I’m no theologian, but it seems to me the title character of Kacey Musgraves’s “The Architect” is probably God… The name Architect is not too far off from Creator.

This song approaches the world as a work of art, and reaches out for the artist’s hand.

Musgraves hides complexity in simple questions. She begins with an apple. Its “perfect design” is what prompts her first request to “speak to the architect.” She calls it “sweet and divine,” linking it with God and placing it in her mouth – to know that it’s sweet, she must have tasted it.

This gets interesting when we remember that the forbidden fruit of Eden is often depicted as an apple. This casts Musgraves in the role of Eve. In Genesis, eating the apple exiles Eve and Adam from the place where they had direct communication with God. In this song, the sweetness of an earthly apple is what prompts Musgraves to call out to the divine.

Another biblical story gets turned inside out in the second verse.
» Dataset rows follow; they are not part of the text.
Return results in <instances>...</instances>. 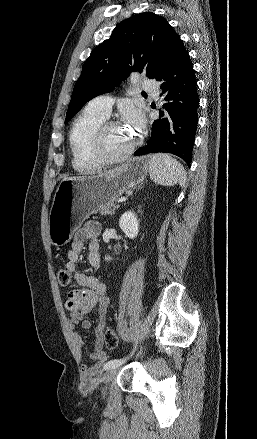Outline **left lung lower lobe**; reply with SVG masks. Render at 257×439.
I'll return each mask as SVG.
<instances>
[{
    "label": "left lung lower lobe",
    "instance_id": "0a47b994",
    "mask_svg": "<svg viewBox=\"0 0 257 439\" xmlns=\"http://www.w3.org/2000/svg\"><path fill=\"white\" fill-rule=\"evenodd\" d=\"M164 96V110L152 124L151 137L134 155L172 153L190 167L198 123L199 98L194 70L183 43L178 38L162 73L156 78Z\"/></svg>",
    "mask_w": 257,
    "mask_h": 439
}]
</instances>
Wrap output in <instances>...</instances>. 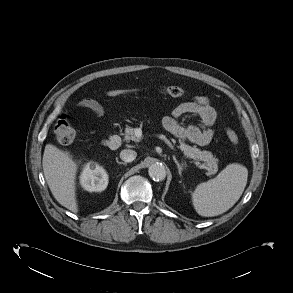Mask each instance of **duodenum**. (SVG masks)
Wrapping results in <instances>:
<instances>
[{
    "instance_id": "410a0bca",
    "label": "duodenum",
    "mask_w": 293,
    "mask_h": 293,
    "mask_svg": "<svg viewBox=\"0 0 293 293\" xmlns=\"http://www.w3.org/2000/svg\"><path fill=\"white\" fill-rule=\"evenodd\" d=\"M104 145L110 150H116L121 145V139L117 135H112L104 140Z\"/></svg>"
}]
</instances>
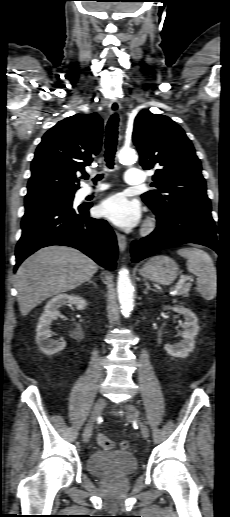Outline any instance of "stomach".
Instances as JSON below:
<instances>
[{
    "instance_id": "0dacf381",
    "label": "stomach",
    "mask_w": 230,
    "mask_h": 517,
    "mask_svg": "<svg viewBox=\"0 0 230 517\" xmlns=\"http://www.w3.org/2000/svg\"><path fill=\"white\" fill-rule=\"evenodd\" d=\"M139 274L159 284L169 285L179 274V267L170 257L156 256L143 265L139 270Z\"/></svg>"
}]
</instances>
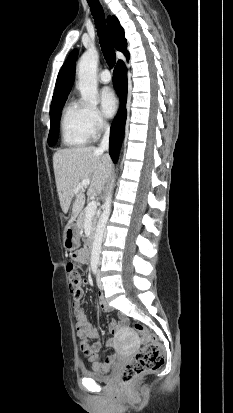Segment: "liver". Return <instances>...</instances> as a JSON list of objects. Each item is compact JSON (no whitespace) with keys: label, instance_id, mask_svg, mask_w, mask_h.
Returning <instances> with one entry per match:
<instances>
[{"label":"liver","instance_id":"6515ba94","mask_svg":"<svg viewBox=\"0 0 233 413\" xmlns=\"http://www.w3.org/2000/svg\"><path fill=\"white\" fill-rule=\"evenodd\" d=\"M53 168L60 206L66 214L71 202L72 216L65 228L72 224L85 203L84 188L75 193L74 189L82 180L89 179L87 196H98L110 175L112 162L94 146L61 149L53 155Z\"/></svg>","mask_w":233,"mask_h":413}]
</instances>
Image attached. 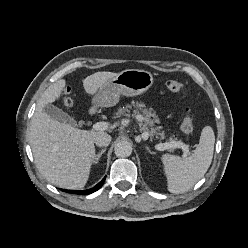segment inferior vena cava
<instances>
[{"label":"inferior vena cava","mask_w":248,"mask_h":248,"mask_svg":"<svg viewBox=\"0 0 248 248\" xmlns=\"http://www.w3.org/2000/svg\"><path fill=\"white\" fill-rule=\"evenodd\" d=\"M111 142V136L107 133H100L95 137L94 143L99 147H106Z\"/></svg>","instance_id":"602c4592"}]
</instances>
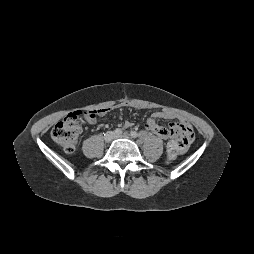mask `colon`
Wrapping results in <instances>:
<instances>
[{
  "label": "colon",
  "mask_w": 254,
  "mask_h": 254,
  "mask_svg": "<svg viewBox=\"0 0 254 254\" xmlns=\"http://www.w3.org/2000/svg\"><path fill=\"white\" fill-rule=\"evenodd\" d=\"M99 110L90 111L86 114L90 117H95ZM80 112L72 113L58 122L51 131V137L58 145H60L66 152L72 153L75 151L81 133L82 126L79 121ZM190 129L186 127H179L178 133L184 135ZM181 154V147L177 141H172L168 145L167 158L169 161L175 160Z\"/></svg>",
  "instance_id": "1"
}]
</instances>
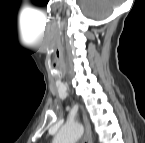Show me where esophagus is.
<instances>
[{"mask_svg":"<svg viewBox=\"0 0 145 143\" xmlns=\"http://www.w3.org/2000/svg\"><path fill=\"white\" fill-rule=\"evenodd\" d=\"M83 121H84V125H85L84 139H85L86 143H93L91 126H90V123H89L87 117L85 116L84 112H83Z\"/></svg>","mask_w":145,"mask_h":143,"instance_id":"1","label":"esophagus"}]
</instances>
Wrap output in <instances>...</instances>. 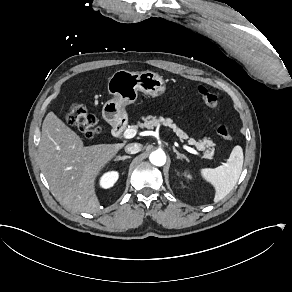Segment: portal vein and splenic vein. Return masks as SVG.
Returning a JSON list of instances; mask_svg holds the SVG:
<instances>
[{
  "label": "portal vein and splenic vein",
  "mask_w": 292,
  "mask_h": 292,
  "mask_svg": "<svg viewBox=\"0 0 292 292\" xmlns=\"http://www.w3.org/2000/svg\"><path fill=\"white\" fill-rule=\"evenodd\" d=\"M135 134H136V131L134 129H127L123 132V138L131 139L135 136ZM187 150L194 155L201 156V154L193 148H187Z\"/></svg>",
  "instance_id": "18ae733b"
}]
</instances>
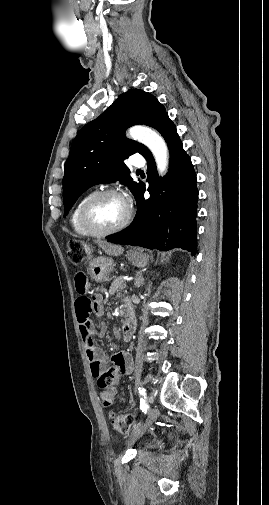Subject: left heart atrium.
Returning a JSON list of instances; mask_svg holds the SVG:
<instances>
[{
  "instance_id": "left-heart-atrium-1",
  "label": "left heart atrium",
  "mask_w": 269,
  "mask_h": 505,
  "mask_svg": "<svg viewBox=\"0 0 269 505\" xmlns=\"http://www.w3.org/2000/svg\"><path fill=\"white\" fill-rule=\"evenodd\" d=\"M123 199H124L125 203L127 204L128 203L127 198L125 196H123Z\"/></svg>"
}]
</instances>
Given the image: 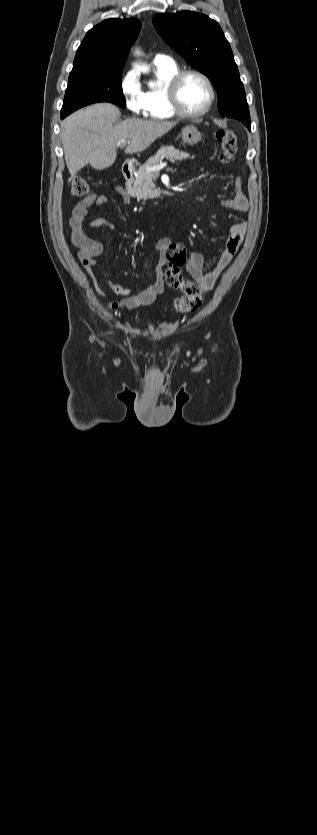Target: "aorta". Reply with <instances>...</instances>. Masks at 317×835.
I'll return each mask as SVG.
<instances>
[{
    "instance_id": "762f6f07",
    "label": "aorta",
    "mask_w": 317,
    "mask_h": 835,
    "mask_svg": "<svg viewBox=\"0 0 317 835\" xmlns=\"http://www.w3.org/2000/svg\"><path fill=\"white\" fill-rule=\"evenodd\" d=\"M139 68H140V69H141V71H142V72H144V73H145V72H148V68H147V67H139ZM149 85H150V86H153V85H154V83H152V82H151Z\"/></svg>"
}]
</instances>
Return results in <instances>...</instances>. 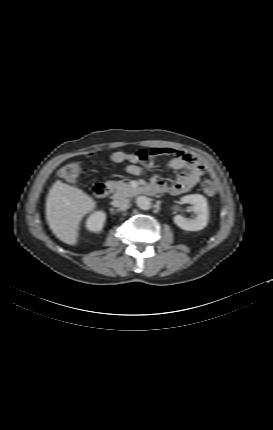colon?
<instances>
[{"label":"colon","instance_id":"obj_1","mask_svg":"<svg viewBox=\"0 0 273 430\" xmlns=\"http://www.w3.org/2000/svg\"><path fill=\"white\" fill-rule=\"evenodd\" d=\"M80 172V166L76 162L66 164L60 170V177L67 182H75ZM202 189L205 194L212 196L216 193V185L211 180H205L202 183Z\"/></svg>","mask_w":273,"mask_h":430}]
</instances>
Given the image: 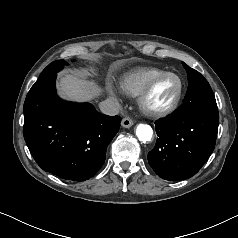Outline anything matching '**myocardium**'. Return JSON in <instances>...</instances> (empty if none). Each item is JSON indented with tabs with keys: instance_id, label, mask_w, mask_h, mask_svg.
I'll list each match as a JSON object with an SVG mask.
<instances>
[{
	"instance_id": "f54148a6",
	"label": "myocardium",
	"mask_w": 238,
	"mask_h": 238,
	"mask_svg": "<svg viewBox=\"0 0 238 238\" xmlns=\"http://www.w3.org/2000/svg\"><path fill=\"white\" fill-rule=\"evenodd\" d=\"M168 76H173V77L177 78V80L179 82V88H178V91H177L175 97L172 99V101L170 103H168L165 106H162V107L150 106L149 105V97L152 94L154 87L161 79L168 77ZM183 92H184V81H183L182 77L177 73L165 71V72L157 75L156 77H154L148 83V85L144 88V90L140 93V95L138 96V101H137L139 109L141 110V112L144 115H146L148 117H152V118L165 117V116L173 113L177 109V107L179 106V103L182 99Z\"/></svg>"
}]
</instances>
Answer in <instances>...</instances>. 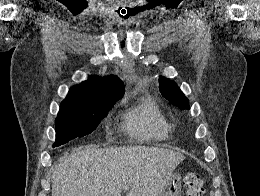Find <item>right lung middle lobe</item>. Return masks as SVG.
Segmentation results:
<instances>
[{
	"label": "right lung middle lobe",
	"instance_id": "dd1d6c3e",
	"mask_svg": "<svg viewBox=\"0 0 260 196\" xmlns=\"http://www.w3.org/2000/svg\"><path fill=\"white\" fill-rule=\"evenodd\" d=\"M111 107H61L55 120L56 142L53 147L92 133Z\"/></svg>",
	"mask_w": 260,
	"mask_h": 196
}]
</instances>
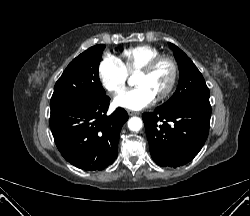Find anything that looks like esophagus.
Masks as SVG:
<instances>
[{
    "mask_svg": "<svg viewBox=\"0 0 250 216\" xmlns=\"http://www.w3.org/2000/svg\"><path fill=\"white\" fill-rule=\"evenodd\" d=\"M127 112H128V114H129L130 116H133V115L138 114V112H134V111H131V110H128Z\"/></svg>",
    "mask_w": 250,
    "mask_h": 216,
    "instance_id": "obj_1",
    "label": "esophagus"
}]
</instances>
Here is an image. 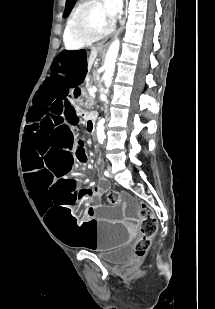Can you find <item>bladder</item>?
<instances>
[{"mask_svg": "<svg viewBox=\"0 0 215 309\" xmlns=\"http://www.w3.org/2000/svg\"><path fill=\"white\" fill-rule=\"evenodd\" d=\"M132 255V249L129 246H124L112 252L100 254L99 258L106 263L119 265L128 261Z\"/></svg>", "mask_w": 215, "mask_h": 309, "instance_id": "31cf9c89", "label": "bladder"}]
</instances>
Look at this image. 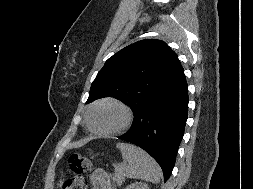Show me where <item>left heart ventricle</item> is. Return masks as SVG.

“There’s a canyon that cuts through the desert,” Musgraves reports, and wonders, “Did it get there because of a flood?” Already having Genesis in mind, we may suppose the flood she’s talking about is the one of which Noah and his family were the sole survivors. The image of the canyon resembles a wound; it “cuts” the landscape. But Musgraves encounters it as a work of art. What she wants to know is, “Was it devised, or were you surprised / When you saw how grand it was?”

Supposing that the Grand Canyon is a fingerprint of the deluge, Musgraves wonders if God knew the beauty that would be created by this destructive act. Either answer to her question paints God as essentially creative, even in apocalyptic moods. If tracing out the Grand Canyon was a planned result of the flood, it suggests that God was thinking, even at His most wrathful, about a future in which someone would be there to experience the beauty of the world. Alternatively, if even God was surprised by how well it turned out, it suggests that God can’t help but create, even when meaning to destroy.

Musgraves’s appeal “Can I speak to the architect?” is a humorously modern way of putting the question – it sounds like she’s asking to talk to your manager. But taking the question seriously figures this song as a form of prayer. She directly addresses “the architect” in her lyrics.

With this refrain, she seems to wonder if she’s getting through.

Like the apple, the instrumentation in this song is both simple and complex. Acoustic guitar and piano form the foundation of this song, but their parts are layered, varied, and panned such that the song feels dynamic and driving even without drums.

Musgraves’s ends the song by questioning her whole premise: “Is there an architect?” It’s a jarring turn; it breaks the lyrical pattern she’s been following, and it alters the basic assumptions of the song at the last minute. Musgraves also drops the question and then ends the song. This struck me at first as a way of shirking the question, but you could see it as giving the question to the reader.

At the last minute, Musgraves turns to us and asks what we think.